I usually start writing down a scenario, that is, a sequence of action that is supposed to be done by a user. In your case, the final action is the book buying, but probably there is much more to be done before, like browsing the catalog, do some search, choosing a title, register personal data, etc.

It can be very useful to go deeper with site statistic analysis.

Once you have a script working, you can set the timer so that they emulate the user behaviour.

So you will go finding that this script take much more that 1 seconds. Probably, in the real world user spend at least 5 minutes on a site before buying a book, but again check these data with the marketing people.

Let say that each loop take 5 minutes, this gives 300 s. If you want to reach 1 sales/s you need 300 threads to get there.

If you start the threads all together, you will test a very unrealistic and pessimistic situation, where all the 300 user will buy the same book at the same time. So you have to randomize everything: searches, the book list, the timers, so that each user seems really independent and different from the other.

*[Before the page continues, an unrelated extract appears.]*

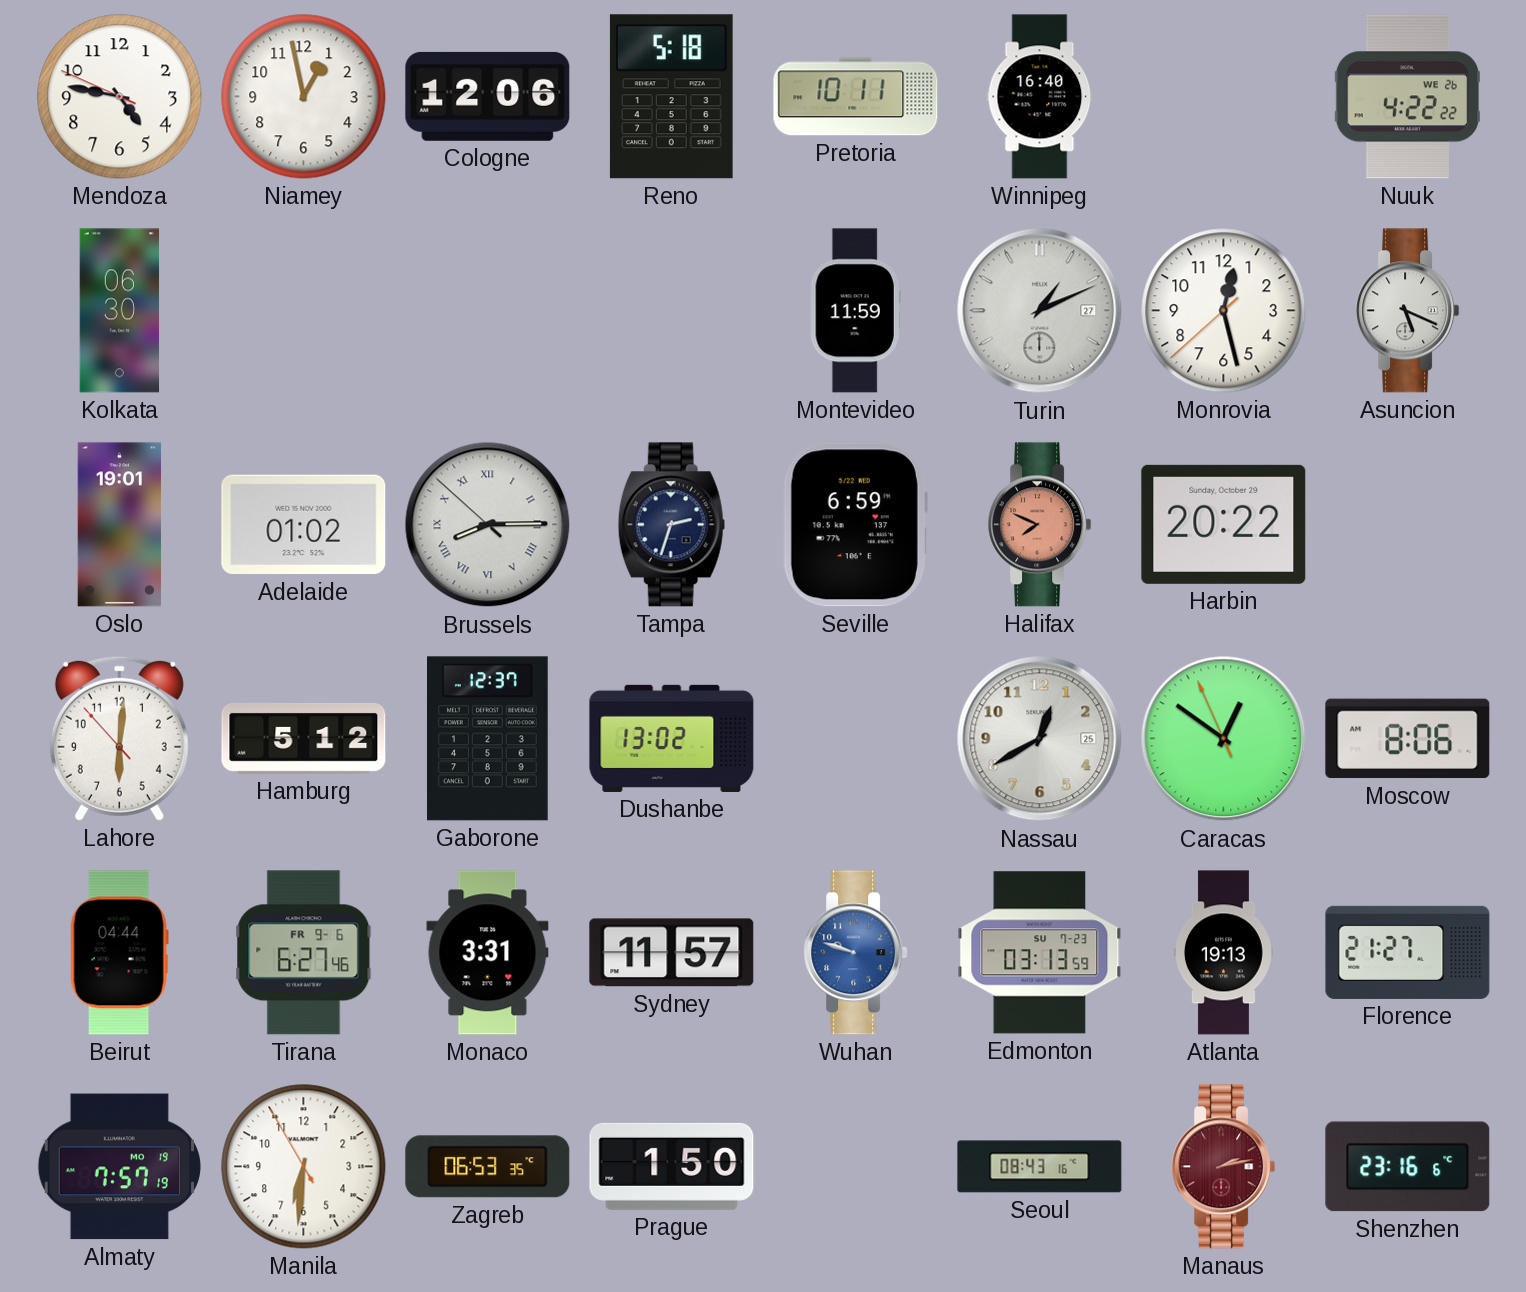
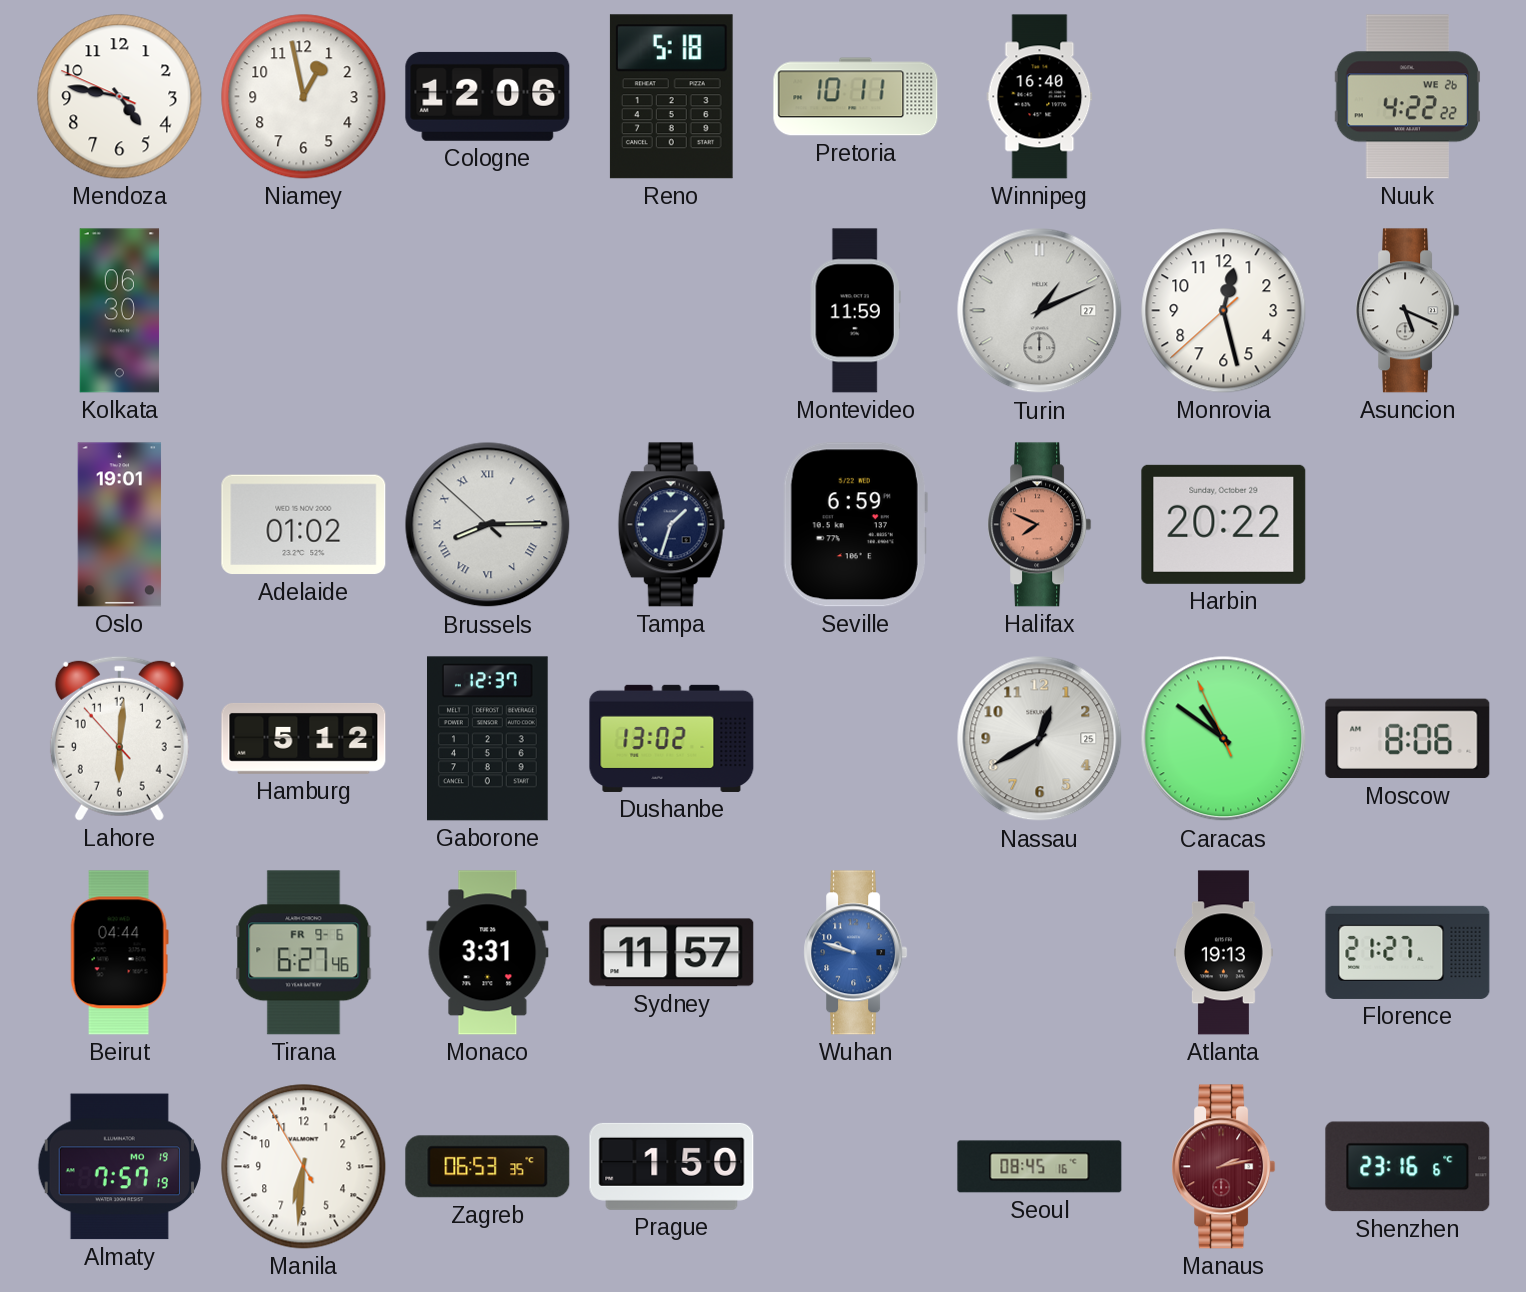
Tampa: 2:33 -> 1:33
Caracas: 12:50 -> 10:50
Edmonton: 03:13 -> none
Seoul: 08:43 -> 08:45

Once you have done that, you have done point 1.

2) you can use rampup time just control the time it takes to launch all the thread. 5 threads /second is a safe figure in my experience.

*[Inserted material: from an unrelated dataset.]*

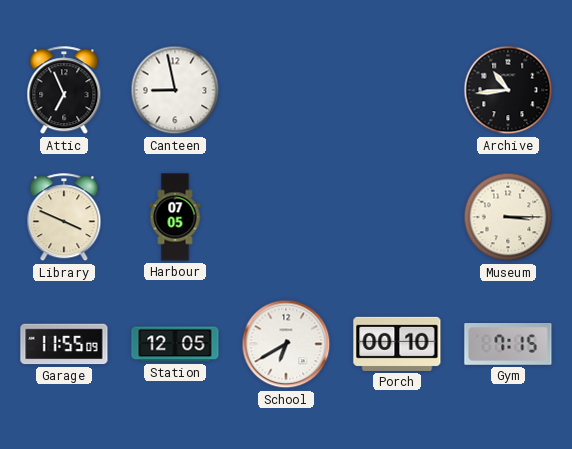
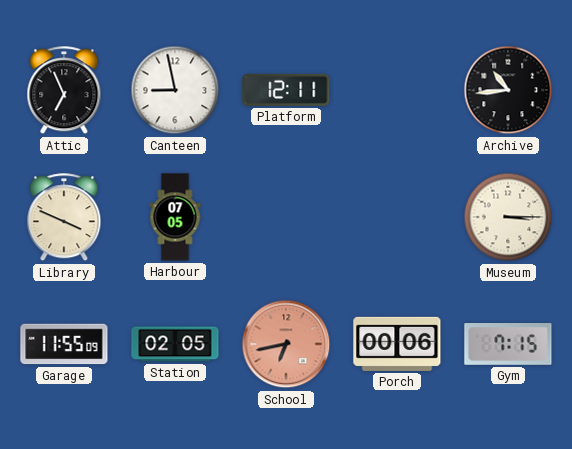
Platform: none -> 12:11
Station: 12:05 -> 02:05
School: 6:40 -> 6:43
School dial: white -> salmon
Porch: 00:10 -> 00:06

3) again it depends on the user modeling you are building: if the basic script takes 5 minutes, even 30-40 minutes seems a save duration to me, but YMMV.

4) this is pretty much depending on target your test has. Try to clarify this with your customer. I usually do test with 60% 80% 100% and 120% of the target load, but each situation is different. Also, take in account the response time target and error rate target: it makes no sense to go with upper load if the lower one fails the target.